4. What taxes apply and what are the tax advantages of an SMSF property investment?


SMSFs need to pay tax on any rental income that is received from an investment property.


Investment properties purchased through a SMSF are subject to tax incentives that other types of borrowers do not get to enjoy.

These include:

  • Any rental income earned on a property owned by an SMSF is taxed at 15%
  • The rate of capital gains tax paid if a property is sold after being held by the SMSF for a year is 10%
  • When you retire and draw a pension from the fund, both of these rates reduce to zero

So, if you opt to keep the investment property after retirement and it is owned outright by the SMSF, any rental income is not subject to tax, meaning you will get to keep 100% of the rental income.


RELATED LINKS

  • SMSF property investment: the 7 most common questions, answered - part one

5. What are the rules of owning a property in an SMSF?

SMSFs have a range of legal obligations when investing in and owning property.

  • You are unable to live in any property purchased by the SMSF.
  • Your family and friends are also unable to live in it, even as a holiday home.
  • Residential properties purchased by the SMSF cannot be bought from or sold to family and friends.
  • Commercial properties can be leased if you run a business, but rent must be paid at market value.

When an investment property is subject to a loan, an SMSF is unable to carry out major renovations to an investment property and is only allowed to pay for general repairs and maintenance.

However, if the property is owned outright by the SMSF, renovations and improvements can be made to the property.

A property purchased by a SMSF can only be a single asset and  not multiple assets or several properties.

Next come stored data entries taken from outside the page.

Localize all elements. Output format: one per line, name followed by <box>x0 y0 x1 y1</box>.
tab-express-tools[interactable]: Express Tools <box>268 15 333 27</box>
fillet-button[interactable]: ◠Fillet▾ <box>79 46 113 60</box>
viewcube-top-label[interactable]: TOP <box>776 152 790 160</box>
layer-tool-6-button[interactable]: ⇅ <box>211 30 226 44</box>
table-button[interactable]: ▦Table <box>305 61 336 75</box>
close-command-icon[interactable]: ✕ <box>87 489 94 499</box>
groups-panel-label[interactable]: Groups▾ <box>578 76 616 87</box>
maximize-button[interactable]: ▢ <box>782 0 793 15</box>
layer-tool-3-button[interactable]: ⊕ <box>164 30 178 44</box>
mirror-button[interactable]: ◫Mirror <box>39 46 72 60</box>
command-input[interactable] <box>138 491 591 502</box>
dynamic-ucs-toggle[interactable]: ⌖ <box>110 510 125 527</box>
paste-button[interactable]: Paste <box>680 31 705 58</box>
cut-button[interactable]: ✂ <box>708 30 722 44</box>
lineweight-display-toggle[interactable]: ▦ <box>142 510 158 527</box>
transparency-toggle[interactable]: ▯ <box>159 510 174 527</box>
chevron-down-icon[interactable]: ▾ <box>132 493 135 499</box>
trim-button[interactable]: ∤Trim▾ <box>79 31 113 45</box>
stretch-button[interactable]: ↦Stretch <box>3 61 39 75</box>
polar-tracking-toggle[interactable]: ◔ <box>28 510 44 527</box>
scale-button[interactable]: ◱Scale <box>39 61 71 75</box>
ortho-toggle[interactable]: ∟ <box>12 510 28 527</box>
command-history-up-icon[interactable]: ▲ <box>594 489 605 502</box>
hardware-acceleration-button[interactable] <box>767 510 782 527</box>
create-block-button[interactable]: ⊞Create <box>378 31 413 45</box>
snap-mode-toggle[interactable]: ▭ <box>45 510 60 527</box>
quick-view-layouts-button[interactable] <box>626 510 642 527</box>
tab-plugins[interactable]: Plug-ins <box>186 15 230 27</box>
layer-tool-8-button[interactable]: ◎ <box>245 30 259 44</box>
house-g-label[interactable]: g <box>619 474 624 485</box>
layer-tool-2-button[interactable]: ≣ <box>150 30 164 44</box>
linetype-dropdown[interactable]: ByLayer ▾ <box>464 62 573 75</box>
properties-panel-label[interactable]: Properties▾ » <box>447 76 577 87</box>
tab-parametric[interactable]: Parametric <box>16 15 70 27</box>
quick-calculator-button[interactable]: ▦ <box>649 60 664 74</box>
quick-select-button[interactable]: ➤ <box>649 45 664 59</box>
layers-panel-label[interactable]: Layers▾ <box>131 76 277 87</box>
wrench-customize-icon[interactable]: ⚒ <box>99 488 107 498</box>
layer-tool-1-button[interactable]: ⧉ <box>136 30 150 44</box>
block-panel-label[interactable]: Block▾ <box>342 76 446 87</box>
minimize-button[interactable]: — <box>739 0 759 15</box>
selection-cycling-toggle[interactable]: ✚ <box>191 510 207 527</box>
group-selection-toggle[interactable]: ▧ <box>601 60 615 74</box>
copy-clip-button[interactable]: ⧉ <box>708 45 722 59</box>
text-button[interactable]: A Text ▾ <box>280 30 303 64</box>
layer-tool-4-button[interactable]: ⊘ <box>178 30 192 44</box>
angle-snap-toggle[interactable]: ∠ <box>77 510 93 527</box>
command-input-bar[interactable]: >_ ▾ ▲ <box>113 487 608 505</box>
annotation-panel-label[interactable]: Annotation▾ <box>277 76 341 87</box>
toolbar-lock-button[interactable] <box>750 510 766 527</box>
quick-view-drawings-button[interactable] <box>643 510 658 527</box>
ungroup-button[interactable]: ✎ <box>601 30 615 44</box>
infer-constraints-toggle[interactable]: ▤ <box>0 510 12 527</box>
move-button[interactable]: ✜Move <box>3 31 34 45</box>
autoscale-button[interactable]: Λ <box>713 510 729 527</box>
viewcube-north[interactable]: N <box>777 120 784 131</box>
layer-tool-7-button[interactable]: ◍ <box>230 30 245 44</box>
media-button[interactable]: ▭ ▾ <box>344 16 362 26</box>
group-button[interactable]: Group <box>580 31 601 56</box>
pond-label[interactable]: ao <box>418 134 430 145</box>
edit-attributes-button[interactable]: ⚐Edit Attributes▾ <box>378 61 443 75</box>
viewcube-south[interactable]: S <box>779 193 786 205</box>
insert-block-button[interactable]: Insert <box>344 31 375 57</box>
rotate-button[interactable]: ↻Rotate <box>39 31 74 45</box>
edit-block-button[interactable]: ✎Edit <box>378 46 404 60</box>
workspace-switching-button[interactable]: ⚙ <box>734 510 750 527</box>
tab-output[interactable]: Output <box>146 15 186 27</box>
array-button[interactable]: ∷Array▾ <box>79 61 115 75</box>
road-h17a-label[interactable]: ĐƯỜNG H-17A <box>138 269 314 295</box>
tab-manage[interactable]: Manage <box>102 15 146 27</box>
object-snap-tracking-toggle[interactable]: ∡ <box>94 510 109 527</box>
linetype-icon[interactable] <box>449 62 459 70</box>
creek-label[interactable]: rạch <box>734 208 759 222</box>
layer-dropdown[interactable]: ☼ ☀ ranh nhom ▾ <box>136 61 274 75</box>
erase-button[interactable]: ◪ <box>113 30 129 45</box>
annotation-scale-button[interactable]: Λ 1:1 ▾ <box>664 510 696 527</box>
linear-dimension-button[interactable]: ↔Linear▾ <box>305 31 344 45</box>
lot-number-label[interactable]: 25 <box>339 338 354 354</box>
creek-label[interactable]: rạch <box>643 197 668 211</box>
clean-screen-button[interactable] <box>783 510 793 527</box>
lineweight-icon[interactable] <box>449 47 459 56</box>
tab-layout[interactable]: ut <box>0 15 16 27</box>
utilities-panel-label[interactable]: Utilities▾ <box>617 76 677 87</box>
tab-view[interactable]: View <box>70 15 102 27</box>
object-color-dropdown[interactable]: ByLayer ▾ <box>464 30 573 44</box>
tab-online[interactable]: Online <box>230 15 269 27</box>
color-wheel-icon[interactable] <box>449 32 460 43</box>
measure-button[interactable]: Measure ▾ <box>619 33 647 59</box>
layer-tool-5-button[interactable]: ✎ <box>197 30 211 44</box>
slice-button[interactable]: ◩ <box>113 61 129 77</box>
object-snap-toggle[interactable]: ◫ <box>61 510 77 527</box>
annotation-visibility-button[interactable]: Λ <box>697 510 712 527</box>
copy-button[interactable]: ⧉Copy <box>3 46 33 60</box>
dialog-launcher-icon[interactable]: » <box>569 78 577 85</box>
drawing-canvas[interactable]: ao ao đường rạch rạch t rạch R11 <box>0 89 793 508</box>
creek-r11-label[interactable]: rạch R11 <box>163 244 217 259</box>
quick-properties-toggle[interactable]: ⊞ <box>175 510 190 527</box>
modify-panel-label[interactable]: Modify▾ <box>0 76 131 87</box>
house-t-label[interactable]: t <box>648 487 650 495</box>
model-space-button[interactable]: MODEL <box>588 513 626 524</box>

Importantly, the property must be a single title that is more than 50 square metres.

Properties owned through an SMSF can’t be subdivided for development. You also can’t purchase vacant land.

You are able to purchase overseas property investments, but should keep in mind the laws around foreign and investment property ownership in the relevant country.

6. What is the stamp duty payable on an SMSF property investment?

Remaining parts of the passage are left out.